Part 3 of the Employment Practices Code covers all forms of workplace monitoring. There is also a new updated ICO data protection Code of Practice, published in May 2015, addressing the use of surveillance cameras and other technology that captures information relating to identifiable individuals, such as body-worn cameras.

Workers must be told the nature, extent and reasons for any monitoring unless, exceptionally, covert monitoring is justified (see above).

In a workplace with a recognised union, there may be a collective agreement governing the use of monitoring. Ideally it should state clearly that the results of monitoring cannot be used for disciplinary or performance purposes, with possible exceptions for gross misconduct or conduct that risks health and safety.

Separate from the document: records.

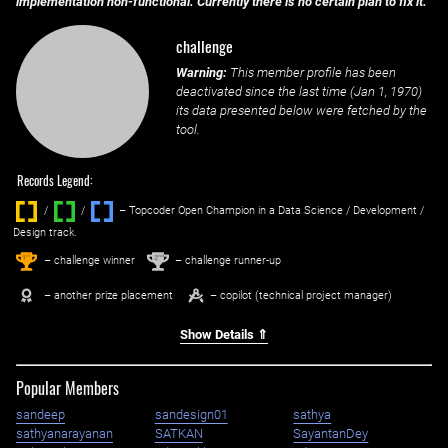
implementation non-functional. Currently there is no certain plan to fix it.
challenge
Warning:
This member profile has been
deactivated since the last time (
Jan 1, 1970
)
its data presented below were fetched by the
tool.
Records Legend:
/
/ ‌
– Topcoder Open Champion in a Data Science / Development /
Design track.
1
2
st
nd
– challenge winner
– challenge runner-up
– another prize placement
– copilot (technical project manager)
Show Details ⇑
Popular Members
sandeep
sandesign01
sathya
sathyanarayanan
SATKAN
SayantanDey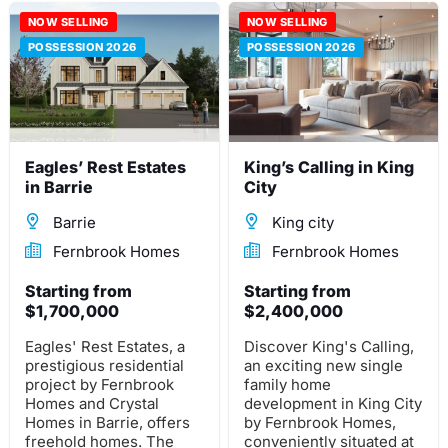
towns and detached
construction project
homes offer
NOW SELLING
with 700 residences is
NOW SELLING
breathtaking views of
located near the
POSSESSION 2026
POSSESSION 2026
Welland's awe-inspiring
intersection of Grand
canals.
River St North by Paris
Links Rd in Paris,
Ontario.
Eagles’ Rest Estates
King’s Calling in King
in Barrie
City
Barrie
King city
Fernbrook Homes
Fernbrook Homes
Starting from
Starting from
$1,700,000
$2,400,000
Eagles' Rest Estates, a
Discover King's Calling,
prestigious residential
an exciting new single
project by Fernbrook
family home
Homes and Crystal
development in King City
Homes in Barrie, offers
by Fernbrook Homes,
freehold homes. The
conveniently situated at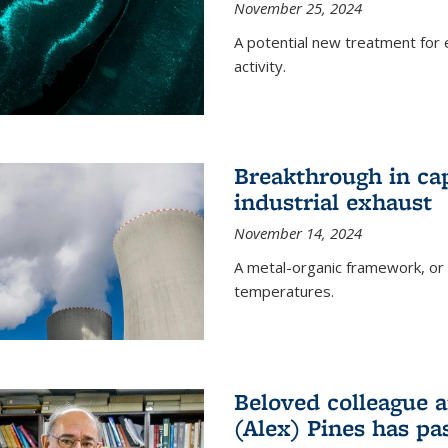
November 25, 2024
A potential new treatment for e
activity.
Breakthrough in ca
industrial exhaust
November 14, 2024
A metal-organic framework, or
temperatures.
Beloved colleague a
(Alex) Pines has p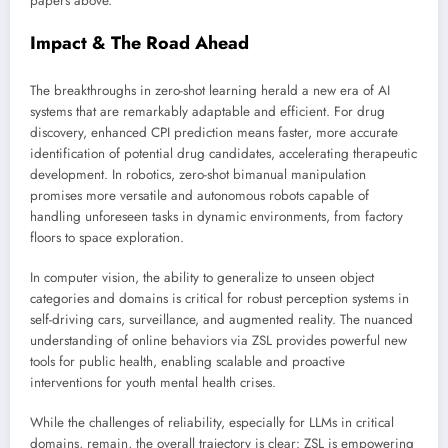
papers above.
Impact & The Road Ahead
The breakthroughs in zero-shot learning herald a new era of AI
systems that are remarkably adaptable and efficient. For drug
discovery, enhanced CPI prediction means faster, more accurate
identification of potential drug candidates, accelerating therapeutic
development. In robotics, zero-shot bimanual manipulation
promises more versatile and autonomous robots capable of
handling unforeseen tasks in dynamic environments, from factory
floors to space exploration.
In computer vision, the ability to generalize to unseen object
categories and domains is critical for robust perception systems in
self-driving cars, surveillance, and augmented reality. The nuanced
understanding of online behaviors via ZSL provides powerful new
tools for public health, enabling scalable and proactive
interventions for youth mental health crises.
While the challenges of reliability, especially for LLMs in critical
domains, remain, the overall trajectory is clear: ZSL is empowering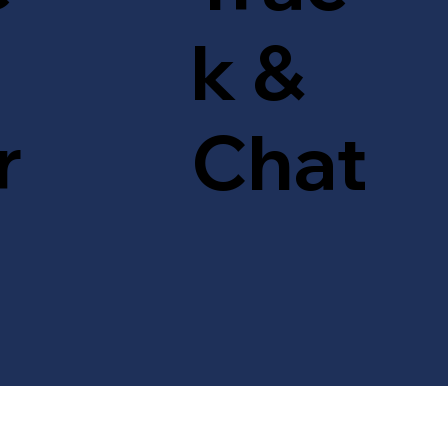
k &
r
Chat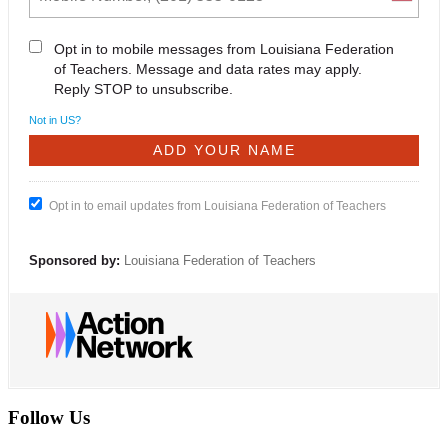
Opt in to mobile messages from Louisiana Federation
of Teachers. Message and data rates may apply.
Reply STOP to unsubscribe.
Not in
US
?
Opt in to email updates from Louisiana Federation of Teachers
Sponsored by:
Louisiana Federation of Teachers
Follow Us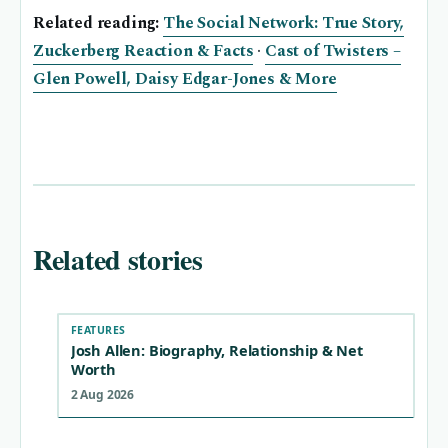
Related reading:
The Social Network: True Story,
Zuckerberg Reaction & Facts
·
Cast of Twisters –
Glen Powell, Daisy Edgar-Jones & More
Related stories
FEATURES
Josh Allen: Biography, Relationship & Net
Worth
2 Aug 2026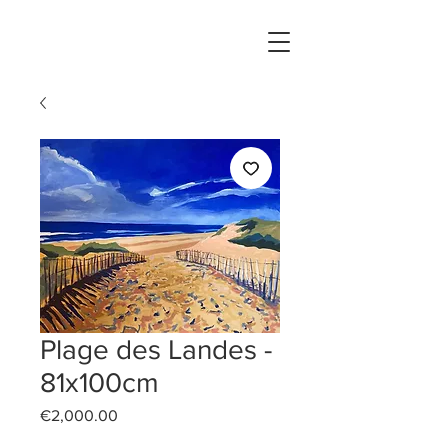
Plage des Landes -
81x100cm
Price
€2,000.00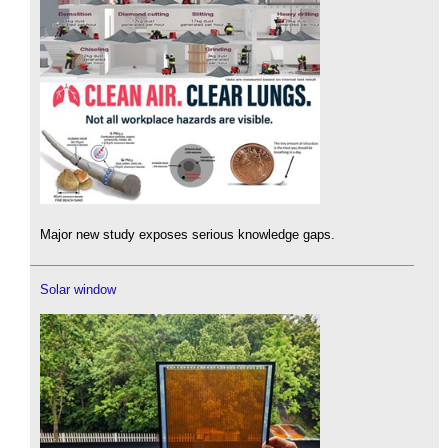
Major new study exposes serious knowledge gaps.
Solar window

The ICO Employment Practices Code says that employers engaging in monitoring activities should:


• show a good reason for monitoring employees and consider whether alternative approaches or different methods of monitoring might deliver the same benefits and be more acceptable to workers;


• ensure workers know they are being monitored and why; 


• if monitoring is to be used to enforce rules and standards, make sure workers know clearly what these rules and standards are;


• only use information obtained through monitoring for its original stated purpose (which should be explained clearly in a policy). The only possible exception is where it leads to the discovery of an activity that no employer could reasonably be expected to ignore, for example breaches of health and safety rules that put other workers at risk;


• keep information gathered through monitoring secure and not retain it for longer than necessary, or keep more information than is strictly necessary; 


• only allow one or two people access to computer logs or phone recordings, and consider whether these activities should be carried out by security or HR personnel, rather than line managers; 


• not read emails or listen to calls which are clearly personal or private; 


• make sure workers know it may be necessary to check their email accounts or voice mails in their absence;


• target video or audio monitoring only where it is justified, at areas of particular risk, and only use it where workers would not expect much privacy;


• obtain information about a worker’s criminal convictions for monitoring only if justified and only through a certificate from the Disclosure and Barring Service (see page 85); and


• not monitor workers just because a customer imposes a condition requiring this, unless the employer is satisfied the condition is justified under the DPA.